Trump and Republicans quickly distanced themselves from the Alabama case, but Democrats, led by Vice President Kamala Harris’ campaign, have argued that the ruling offered a preview of the policies Trump would seek to enact if he returned to the White House.
“Donald Trump called himself ‘the father of IVF.’ What is he talking about?” the vice president posted on social media late Tuesday. “His abortion bans have already jeopardized access to it in states across the country — and his own platform could end IVF altogether.”
In the aftermath of the Alabama decision, Trump claimed he would enact a federal policy making IVF free of charge. He did not say how he would go about doing so or whether the government or insurers would foot the bill.
Senate Democrats, keen to highlight the issue ahead of the election, have twice this year brought up a bill that would guarantee access to IVF nationwide – with Republicans voting to block the measure each time. Many of those GOP opponents have said they do support IVF but criticized the legislation as unnecessary overreach and a political show vote.
During the town hall, Trump also criticized some states for placing restrictions on abortion that he called “too tough,” saying, without providing any details, that those laws are “going to be redone.”
“The states are now voting (on abortion rights), and honestly, some of them are going much more liberal, like in Ohio,” Trump said.
Faulkner then noted that “some of (the states) are not,” referring to the states that enacted or activated bans or restrictions on the procedure after Roe was overturned in 2022 and where those limits remain in place.
“And some of them are not, but it’s going to be redone,” Trump replied. “It’s going to be redone. They’re going to, you’re going to end up with a vote of the people. And some of them, I agree, they’re too tough, too tough.”

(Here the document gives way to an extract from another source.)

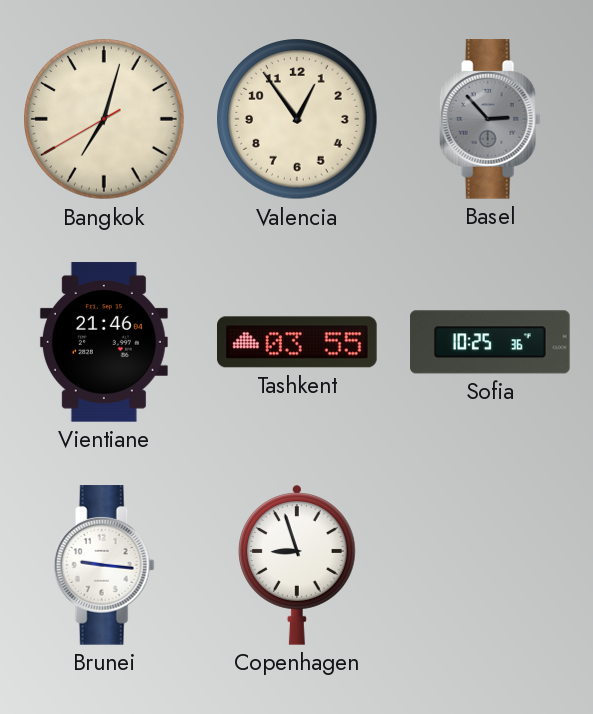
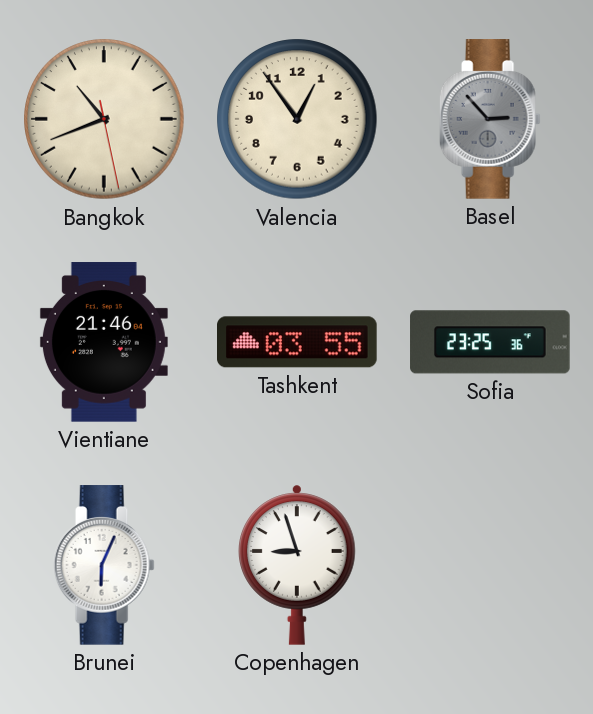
Bangkok: 7:02 -> 10:41
Sofia: 10:25 -> 23:25
Brunei: 9:16 -> 6:04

Still, Trump again touted his role in appointing Supreme Court justices who struck down Roe v. Wade and argued that the issue should be left to the states to legislate. He also expressed support for exceptions to abortion bans in the case of rape, incest and when the life of the mother is in danger.
After previously refusing to commit either way, Trump earlier this month said he would veto a federal abortion ban. His running mate, Ohio Sen. JD Vance, during his vice presidential debate with Minnesota Gov. Tim Walz, acknowledged the GOP’s difficulties navigating the issue – suggesting his party push new legislation to help parents in need.
“We’ve got to do so much better of a job at earning the American people’s trust back on this issue, where they frankly just don’t trust us,” Vance said.
Two-thirds of Americans oppose the Supreme Court’s decision, according to a Marquette Law School poll conducted this summer.